Collected data:
- - -

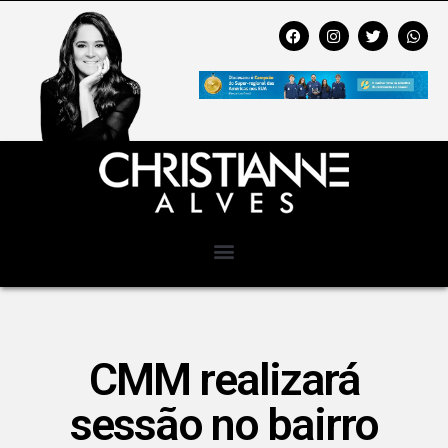
CMM realizará
sessão no bairro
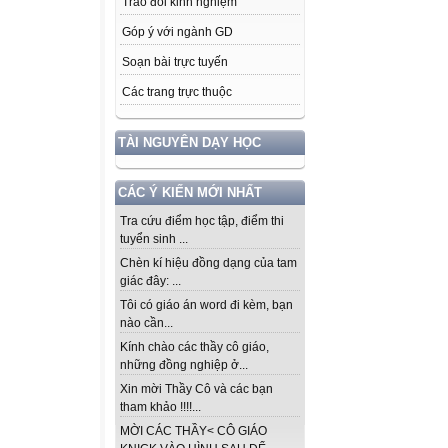
Trao đổi kinh nghiệm
Góp ý với ngành GD
Soạn bài trực tuyến
Các trang trực thuộc
TÀI NGUYÊN DẠY HỌC
CÁC Ý KIẾN MỚI NHẤT
Tra cứu điểm học tập, điểm thi
tuyển sinh ...
Chèn kí hiệu đồng dạng của tam
giác đây: ...
Tôi có giáo án word đi kèm, bạn
nào cần...
Kính chào các thầy cô giáo,
những đồng nghiệp ở...
Xin mời Thầy Cô và các bạn
tham khảo !!!!...
MỜI CÁC THẦY< CÔ GIÁO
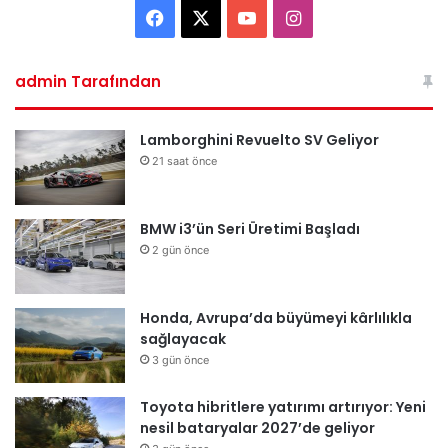
Facebook
X
YouTube
Instagram
admin Tarafından
Lamborghini Revuelto SV Geliyor
21 saat önce
BMW i3’ün Seri Üretimi Başladı
2 gün önce
Honda, Avrupa’da büyümeyi kârlılıkla
sağlayacak
3 gün önce
Toyota hibritlere yatırımı artırıyor: Yeni
nesil bataryalar 2027’de geliyor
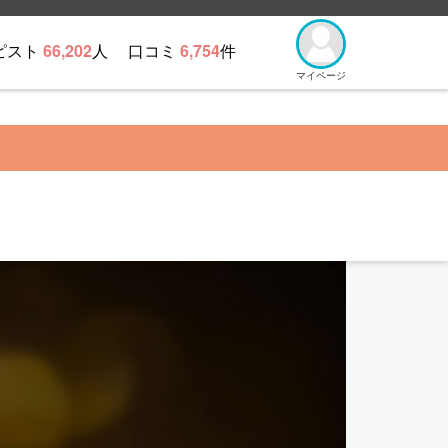
ピスト
66,202
人
口コミ
6,754
件
マイページ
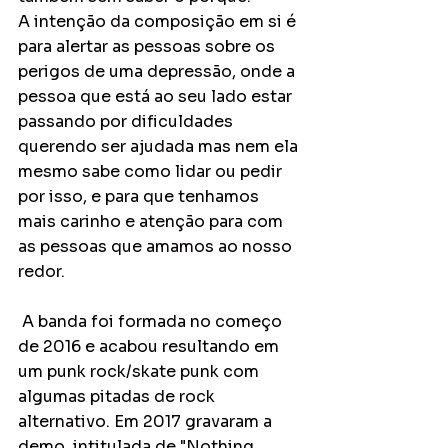
A intenção da composição em si é 
para alertar as pessoas sobre os 
perigos de uma depressão, onde a 
pessoa que está ao seu lado estar 
passando por dificuldades 
querendo ser ajudada mas nem ela 
mesmo sabe como lidar ou pedir 
por isso, e para que tenhamos 
mais carinho e atenção para com 
as pessoas que amamos ao nosso 
redor.
 A banda foi formada no começo 
de 2016 e acabou resultando em 
um punk rock/skate punk com 
algumas pitadas de rock 
alternativo. Em 2017 gravaram a 
demo, intitulada de "Nothing 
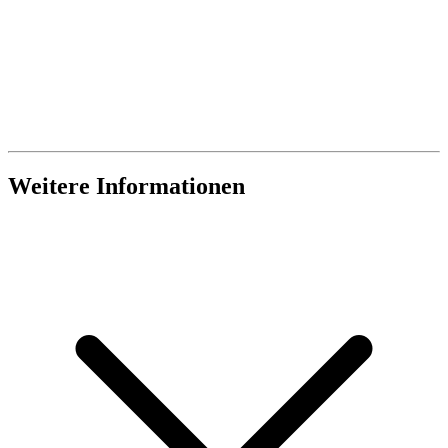
Weitere Informationen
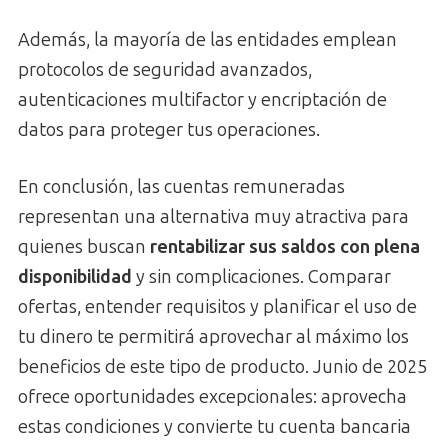
Además, la mayoría de las entidades emplean
protocolos de seguridad avanzados,
autenticaciones multifactor y encriptación de
datos para proteger tus operaciones.
En conclusión, las cuentas remuneradas
representan una alternativa muy atractiva para
quienes buscan
rentabilizar sus saldos con plena
disponibilidad
y sin complicaciones. Comparar
ofertas, entender requisitos y planificar el uso de
tu dinero te permitirá aprovechar al máximo los
beneficios de este tipo de producto. Junio de 2025
ofrece oportunidades excepcionales: aprovecha
estas condiciones y convierte tu cuenta bancaria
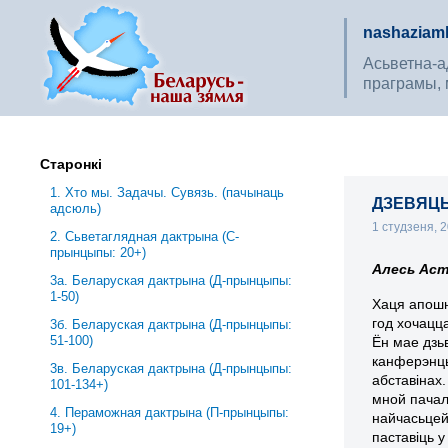
nashaziaml
Асьветна-ад
праграмы, 
Старонкі
1. Хто мы. Задачы. Сувязь. (пачынаць
ДЗЕВЯЦЬ 
адсюль)
1 студзеня, 
2. Сьветаглядная дактрына (С-
прынцыпы: 20+)
Алесь Аст
3a. Беларуская дактрына (Д-прынцыпы:
1-50)
Хаця апошн
год хочацц
3б. Беларуская дактрына (Д-прынцыпы:
51-100)
Ён мае дзь
канферэнцыі
3в. Беларуская дактрына (Д-прынцыпы:
абставінах.
101-134+)
мной пачалі
4. Пераможная дактрына (П-прынцыпы:
найчасьцей
19+)
паставіць 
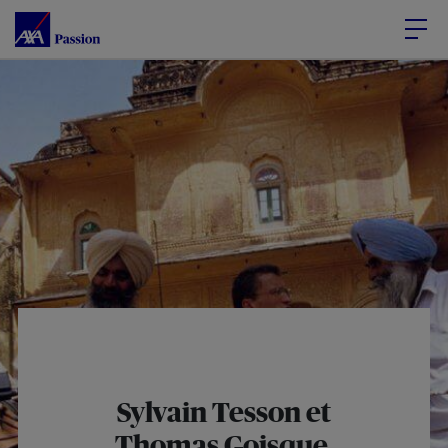
Accéder au Contenu
Accéder au Pied de page
Sylvain Tesson et
Thomas Goisque,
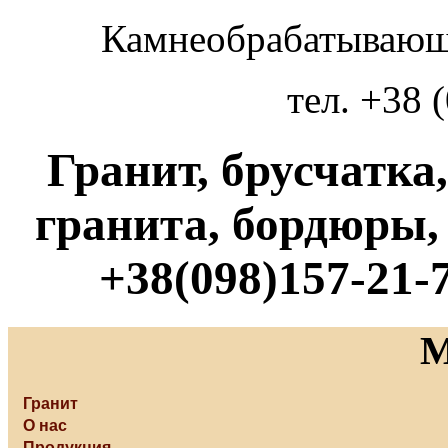
Камнеобрабатывающ
тел. +38 
Гранит, брусчатка
гранита, бордюры,
+38(098)157-21-7
Гранит
О нас
Продукция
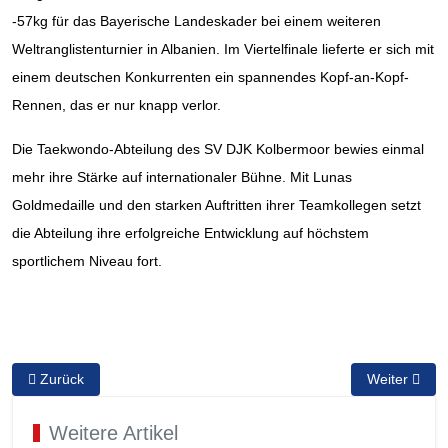
-57kg für das Bayerische Landeskader bei einem weiteren
Weltranglistenturnier in Albanien. Im Viertelfinale lieferte er sich mit
einem deutschen Konkurrenten ein spannendes Kopf-an-Kopf-
Rennen, das er nur knapp verlor.
Die Taekwondo-Abteilung des SV DJK Kolbermoor bewies einmal
mehr ihre Stärke auf internationaler Bühne. Mit Lunas
Goldmedaille und den starken Auftritten ihrer Teamkollegen setzt
die Abteilung ihre erfolgreiche Entwicklung auf höchstem
sportlichem Niveau fort.
Vorheriger Beitrag: UEC European Cup BMX Racing Gesamtsieg fü
Nächster Bei
Zurück
Weiter
Weitere Artikel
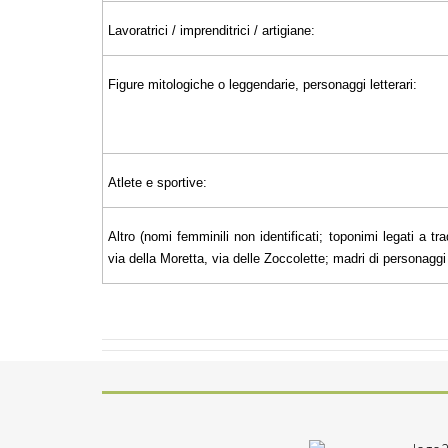
Lavoratrici / imprenditrici / artigiane:
Figure mitologiche o leggendarie, personaggi letterari:
Atlete e sportive:
Altro (nomi femminili non identificati; toponimi legati a tra
via della Moretta, via delle Zoccolette; madri di personaggi il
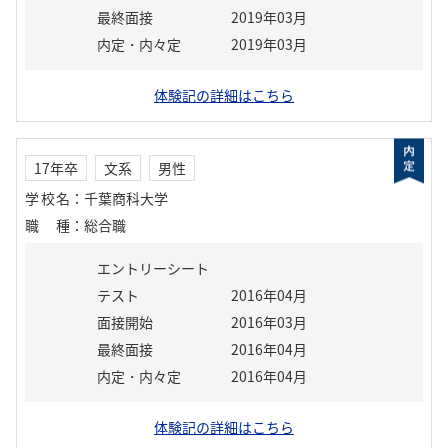
最終面接
2019年03月
内定・内々定
2019年03月
体験記の詳細はこちら
17年卒
文系
男性
学校名
：
千葉商科大学
職種
：
総合職
エントリーシート
テスト
2016年04月
面接開始
2016年03月
最終面接
2016年04月
内定・内々定
2016年04月
体験記の詳細はこちら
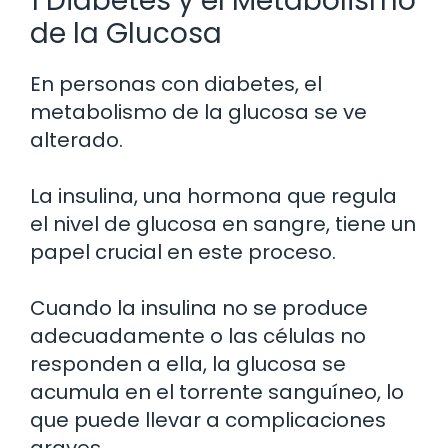
1 Diabetes y el Metabolismo
de la Glucosa
En personas con diabetes, el
metabolismo de la glucosa se ve
alterado.
La insulina, una hormona que regula
el nivel de glucosa en sangre, tiene un
papel crucial en este proceso.
Cuando la insulina no se produce
adecuadamente o las células no
responden a ella, la glucosa se
acumula en el torrente sanguíneo, lo
que puede llevar a complicaciones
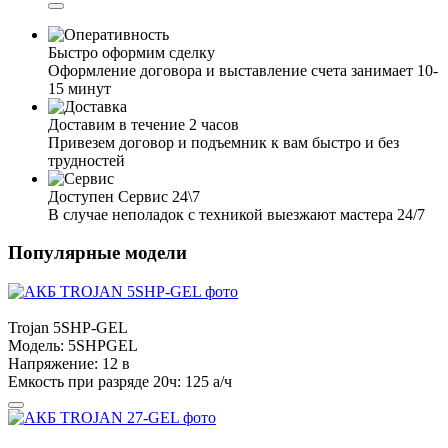
Быстро оформим сделку
Оформление договора и выставление счета занимает 10-
15 минут
Доставим в течение 2 часов
Привезем договор и подъемник к вам быстро и без
трудностей
Доступен Сервис 24\7
В случае неполадок с техникой выезжают мастера 24/7
Популярные модели
Trojan
5SHP-GEL
Модель:
5SHPGEL
Напряжение:
12 в
Емкость при разряде 20ч:
125 а/ч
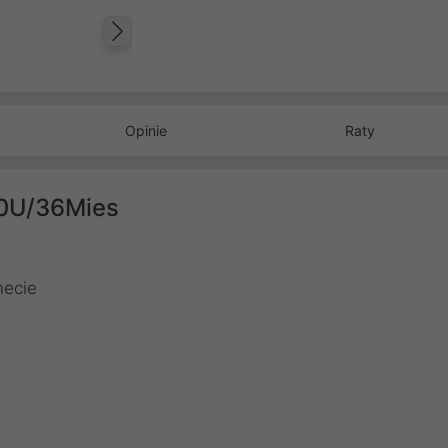
Następny
Opinie
Raty
10U/36Mies
necie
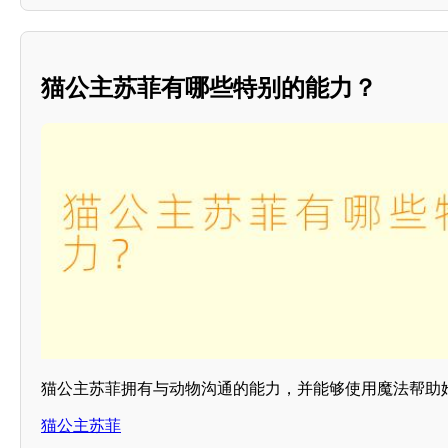
猫公主苏菲有哪些特别的能力？
猫公主苏菲拥有与动物沟通的能力，并能够使用魔法帮助
猫公主苏菲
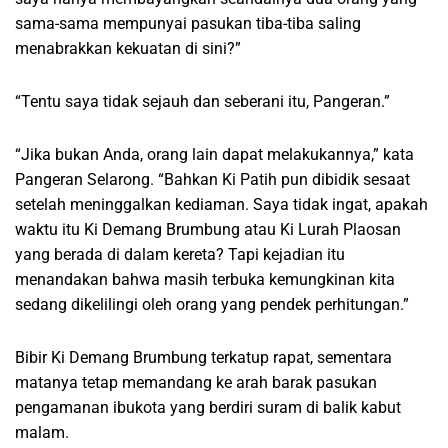
sama-sama mempunyai pasukan tiba-tiba saling
menabrakkan kekuatan di sini?”
“Tentu saya tidak sejauh dan seberani itu, Pangeran.”
“Jika bukan Anda, orang lain dapat melakukannya,” kata
Pangeran Selarong. “Bahkan Ki Patih pun dibidik sesaat
setelah meninggalkan kediaman. Saya tidak ingat, apakah
waktu itu Ki Demang Brumbung atau Ki Lurah Plaosan
yang berada di dalam kereta? Tapi kejadian itu
menandakan bahwa masih terbuka kemungkinan kita
sedang dikelilingi oleh orang yang pendek perhitungan.”
Bibir Ki Demang Brumbung terkatup rapat, sementara
matanya tetap memandang ke arah barak pasukan
pengamanan ibukota yang berdiri suram di balik kabut
malam.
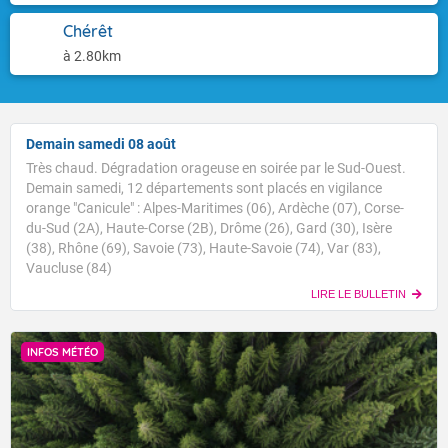
Chérêt
à 2.80km
Demain samedi 08 août
Très chaud. Dégradation orageuse en soirée par le Sud-Ouest.
Demain samedi, 12 départements sont placés en vigilance
orange "Canicule" : Alpes-Maritimes (06), Ardèche (07), Corse-
du-Sud (2A), Haute-Corse (2B), Drôme (26), Gard (30), Isère
(38), Rhône (69), Savoie (73), Haute-Savoie (74), Var (83),
Vaucluse (84)
LIRE LE BULLETIN
INFOS MÉTÉO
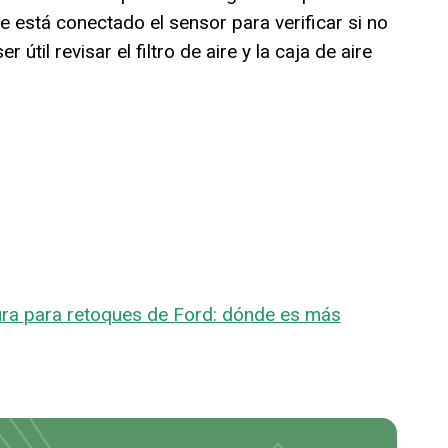
 está conectado el sensor para verificar si no
 útil revisar el filtro de aire y la caja de aire
ura para retoques de Ford: dónde es más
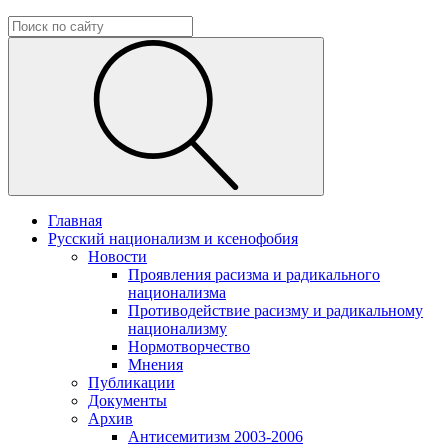
Главная
Русский национализм и ксенофобия
Новости
Проявления расизма и радикального
национализма
Противодействие расизму и радикальному
национализму
Нормотворчество
Мнения
Публикации
Документы
Архив
Антисемитизм 2003-2006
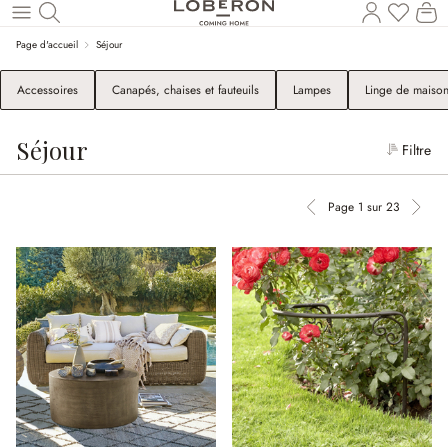
Le
Revenir au contenu principal
Page d'accueil
Séjour
Accessoires
Canapés, chaises et fauteuils
Lampes
Linge de maiso
Séjour
Filtre
Page 1 sur 23
Page précédente
Page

- - -

DIRECTIONS:
The answer should be a number alone: the count of lines in the records that hold the word "este".

YOUR SOLUTION:
2